Nurmikko leads effort to make smoke alarm for anthrax

DARPA award of $8.4 million will fund researchers' efforts to build a small laser-based bioagent warning system for use in buildings or homes, or for troops to carry in their backpacks in the field.

by Scott J. Turner

It’s a sign of the times. A nationwide team of researchers led by Arto Nurmikko, professor of engineering and physics, recently received $8.4 million to create a compact warning system for airborne biological agents such as anthrax. The award comes from the Defense Advanced Research Projects Agency.

“Our team’s goal is to build a small laser-based bioagent warning system for use in buildings or homes, or for troops to carry in their backpacks in the field,” said Nurmikko. “The device would be lightweight, quite possibly a small box, and lend itself to large-scale production.”

Last year's anthrax attacks underscore the urgent need for a “bioterrorism alarm system to mimic the concept of a smoke alarm,” said Nurmikko.

“A bio-agent detector would rapidly note an increase in airborne particles of biological origin, which is the ‘smoke’ in this case,” he said. This would allow investigators to activate bioagent-specific diagnostic tools immediately. Without advance warning that a bioagent has been introduced, the damage may already be done.”

The team includes investigators at three companies and three universities. Over the next four years, they propose to develop a bright, highly efficient semiconductor source of ultraviolet light (UV) composed of materials the size of sand grains. A lightweight box-like structure, perhaps no bigger than a soda can, would contain the light emitter and miniaturized optical diagnostic components.

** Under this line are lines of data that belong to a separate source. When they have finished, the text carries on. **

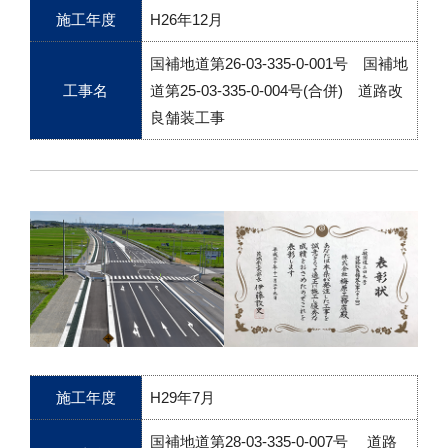
施工年度
H26年12月
国補地道第26-03-335-0-001号 国補地
工事名
道第25-03-335-0-004号(合併) 道路改
良舗装工事
施工年度
H29年7月
国補地道第28-03-335-0-007号 道路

In use, a stream of ambient air would flow into the box, which typically would include dust, smoke, pollen and other pollutants. The device would read and identify light emitted from each particle. It would do so by fingerprinting spectroscopically (forming the light into spectra for study) the particle’s fluorescence emission triggered by its intersection with the beam emanating from the ultra-compact UV light source. The device would sound an alarm when the UV beam struck an increased number of particles of biological origin such as anthrax.

This overall approach to bio-agent detection is not new. But the scientists hope to improve early-stage technology in bio-detection. Current laser-based systems to detect use of biological agents are large (often mounted in trucks), expensive and require significant support services, including large amounts of electricity.

“We more or less know what is in ambient air, but this fluorescent emission gives you the ability to say that something with certain biological building blocks is present,” Nurmikko said. “To access the fluorescence requires deep UV radiation, and the sources for such radiation are what we plan to use to create this warning system.”

The typical anthrax spore is about 1/10 the diameter of a hair strand. To create a “snapshot” or “optical fingerprint” for such spores, the researchers plan to calibrate their device using closely related but harmless biological agents.